Matt Taibbi scolds David Brooks in his inimitable style, and points out that "working hard" means very different things to different people.

. . . But then you come to this last line of his, in which he claims that “for the first time in history, rich people work longer hours than middle class or poor people,” and you find yourself almost speechless.

I would give just about anything to sit David Brooks down in front of some single mother somewhere who’s pulling two shitty minimum-wage jobs just to be able to afford a pair of $19 Mossimo sneakers at Target for her kid, and have him tell her, with a straight face, that her main problem is that she doesn’t work as hard as Jamie Dimon.

Only a person who has never actually held a real job could say something like this. There is, of course, a huge difference between working 80 hours a week in a profession that you love and which promises you vast financial rewards, and working 80 hours a week digging ditches for a septic-tank company, or listening to impatient assholes scream at you at some airport ticket counter all day long, or even teaching disinterested, uncontrollable kids in some crappy school district with metal detectors on every door.

Most of the work in this world completely sucks balls and the only reward most people get for their work is just barely enough money to survive, if that. The 95% of people out there who spend all day long shoveling the dogshit of life for subsistence wages are basically keeping things running just well enough so that David Brooks, me and the rest of that lucky 5% of mostly college-educated yuppies can live embarrassingly rewarding and interesting lives in which society throws gobs of money at us for pushing ideas around on paper (frequently, not even good ideas) and taking mutual-admiration-society business lunches in London and Paris and Las Vegas with our overpaid peers.

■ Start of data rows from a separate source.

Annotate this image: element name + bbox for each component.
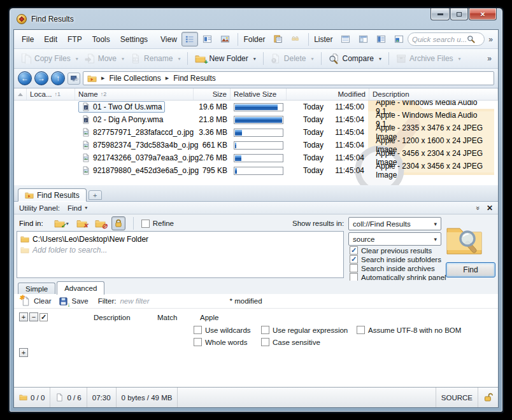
menu-overflow-chevron[interactable]: » xyxy=(486,35,495,44)
search-inside-archives-checkbox[interactable]: Search inside archives xyxy=(350,264,446,272)
quick-search-input[interactable] xyxy=(412,36,467,43)
file-size: 3.36 MB xyxy=(194,126,231,139)
lister-dual-button[interactable] xyxy=(355,32,371,46)
case-sensitive-checkbox[interactable]: Case sensitive xyxy=(261,338,357,346)
tab-simple[interactable]: Simple xyxy=(18,283,55,294)
column-header-modified[interactable]: Modified xyxy=(287,88,369,100)
file-name: 827757971_283fafaccd_o.jpg xyxy=(93,128,194,137)
lister-single-button[interactable] xyxy=(338,32,354,46)
remove-folder-button[interactable]: ✕ xyxy=(75,216,89,230)
lister-viewer-button[interactable] xyxy=(390,32,407,46)
source-dropdown[interactable]: source▾ xyxy=(348,232,441,246)
view-tiles-button[interactable] xyxy=(199,32,216,46)
column-header-relative-size[interactable]: Relative Size xyxy=(231,88,287,100)
menu-item-tools[interactable]: Tools xyxy=(87,33,115,46)
view-details-button[interactable] xyxy=(181,32,198,46)
archive-files-button[interactable]: Archive Files ▾ xyxy=(393,52,464,66)
close-panel-button[interactable]: ✕ xyxy=(487,204,493,213)
column-header-location[interactable]: Loca... ↑1 xyxy=(27,88,75,100)
column-header-description[interactable]: Description xyxy=(369,88,498,100)
collapse-panel-button[interactable]: » xyxy=(474,206,482,209)
folder-lock-button[interactable] xyxy=(287,32,304,46)
audio-file-icon: ♪ xyxy=(82,102,90,111)
add-folder-button[interactable]: ✓ ▾ xyxy=(52,216,71,230)
menu-item-file[interactable]: File xyxy=(17,33,39,46)
sort-column-header[interactable] xyxy=(14,88,27,100)
lister-tree-button[interactable] xyxy=(373,32,389,46)
menu-item-view[interactable]: View xyxy=(153,33,181,46)
copy-files-button[interactable]: Copy Files ▾ xyxy=(18,52,82,66)
file-rows: ♪ 01 - Two Of Us.wma 19.6 MB Today11:45:… xyxy=(14,101,498,177)
back-button[interactable]: ← xyxy=(18,71,32,85)
file-description: Apple - 2304 x 3456 x 24 JPEG Image xyxy=(369,164,498,177)
folder-check-icon: ✓ xyxy=(54,218,65,229)
file-modified-day: Today xyxy=(303,102,324,111)
close-button[interactable]: ✕ xyxy=(469,8,497,20)
maximize-button[interactable] xyxy=(450,8,468,20)
lock-folders-button[interactable] xyxy=(111,216,125,230)
add-clause-button-bottom[interactable]: + xyxy=(19,348,28,357)
move-icon xyxy=(85,53,95,64)
use-regular-expression-checkbox[interactable]: Use regular expression xyxy=(261,326,357,334)
show-results-dropdown[interactable]: coll://Find Results▾ xyxy=(348,217,441,230)
compare-button[interactable]: Compare ▾ xyxy=(325,52,385,66)
folder-sync-button[interactable] xyxy=(269,32,286,46)
menu-item-lister[interactable]: Lister xyxy=(313,33,336,46)
menu-item-settings[interactable]: Settings xyxy=(115,33,153,46)
clause-enabled-checkbox[interactable]: ✓ xyxy=(39,313,48,321)
refine-checkbox[interactable]: Refine xyxy=(141,220,174,228)
menu-item-ftp[interactable]: FTP xyxy=(62,33,87,46)
toolbar-overflow-chevron[interactable]: » xyxy=(485,54,494,63)
new-folder-button[interactable]: + New Folder ▾ xyxy=(192,52,259,66)
clause-field-dropdown[interactable]: Description xyxy=(94,314,131,321)
lister-tree-icon xyxy=(376,34,386,44)
title-bar[interactable]: Find Results ✕ xyxy=(10,8,502,29)
file-size: 661 KB xyxy=(194,139,231,151)
move-button[interactable]: Move ▾ xyxy=(82,52,127,66)
new-tab-button[interactable]: + xyxy=(89,190,102,200)
forward-button[interactable]: → xyxy=(34,71,48,85)
minimize-button[interactable] xyxy=(430,8,450,20)
clause-value[interactable]: Apple xyxy=(200,314,218,321)
delete-button[interactable]: Delete ▾ xyxy=(267,52,317,66)
image-file-icon xyxy=(82,153,90,162)
find-in-list[interactable]: C:\Users\Leo\Desktop\New Folder Add fold… xyxy=(17,231,344,278)
search-inside-subfolders-checkbox[interactable]: ✓ Search inside subfolders xyxy=(350,255,446,263)
breadcrumb[interactable]: ▶ File Collections ▶ Find Results xyxy=(83,71,494,85)
clause-operator-dropdown[interactable]: Match xyxy=(157,314,177,321)
filter-name[interactable]: new filter xyxy=(120,297,149,305)
column-header-name[interactable]: Name ↑2 xyxy=(75,88,194,100)
quick-search-box[interactable] xyxy=(408,32,485,46)
column-header-size[interactable]: Size xyxy=(194,88,231,100)
find-in-folder-item[interactable]: C:\Users\Leo\Desktop\New Folder xyxy=(20,234,340,244)
remove-clause-button[interactable]: − xyxy=(29,312,38,321)
breadcrumb-segment-file-collections[interactable]: File Collections xyxy=(109,74,160,83)
menu-item-edit[interactable]: Edit xyxy=(39,33,62,46)
add-folder-placeholder-item[interactable]: Add folder to search... xyxy=(20,244,340,255)
separator xyxy=(308,33,309,46)
utility-mode-dropdown[interactable]: Find ▾ xyxy=(68,204,87,212)
tab-find-results[interactable]: Find Results xyxy=(18,188,87,202)
dual-display-button[interactable] xyxy=(68,73,80,85)
view-images-button[interactable] xyxy=(217,32,234,46)
find-button[interactable]: Find xyxy=(446,262,495,277)
add-clause-button[interactable]: + xyxy=(19,312,28,321)
clear-filter-button[interactable]: ✱ Clear xyxy=(19,295,53,307)
source-indicator[interactable]: SOURCE xyxy=(436,388,478,407)
whole-words-checkbox[interactable]: Whole words xyxy=(194,338,261,346)
utility-panel-header: Utility Panel: Find ▾ » ✕ xyxy=(14,202,498,214)
breadcrumb-segment-find-results[interactable]: Find Results xyxy=(173,74,216,83)
menu-item-folder[interactable]: Folder xyxy=(242,33,269,46)
rename-button[interactable]: x Rename ▾ xyxy=(127,52,183,66)
menu-bar: File Edit FTP Tools Settings View xyxy=(14,30,498,49)
file-row[interactable]: 921879880_e452d3e6a5_o.jpg 795 KB Today1… xyxy=(14,164,498,177)
exclude-folder-button[interactable]: ⊘ xyxy=(93,216,108,230)
clear-previous-results-checkbox[interactable]: ✓ Clear previous results xyxy=(350,246,446,255)
up-button[interactable]: ↑ xyxy=(51,71,65,85)
assume-utf8-checkbox[interactable]: Assume UTF-8 with no BOM xyxy=(357,326,461,334)
use-wildcards-checkbox[interactable]: Use wildcards xyxy=(194,326,261,334)
file-name: 921743266_0379a7eaa3_o.jpg xyxy=(93,153,199,162)
save-filter-button[interactable]: ↓ Save xyxy=(57,295,90,307)
tab-advanced[interactable]: Advanced xyxy=(57,281,104,295)
lock-indicator[interactable] xyxy=(478,388,498,407)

Brooks is right that most of the people in that 5% bracket log heavy hours, but where he’s wrong is in failing to recognize that most of us have enough shame to know that what we do for a living isn’t really working. I pull absolutely insane hours in my current profession, to the point of having almost no social life at all, but I know better than to call what I do for a living work. I was on a demolition crew when I was much younger, the kind of job where you have to wear a dust mask all day long, carry buckets full of concrete, and then spend all night picking fiberglass shards out of your forearms from ripping insulation out of the wall.

If I had to do even five hours of that work today I’d bawl my fucking eyes out for a month straight. I’m not complaining about my current good luck at all, but I would wet myself with shame if I ever heard it said that I work even half as hard as the average diner waitress.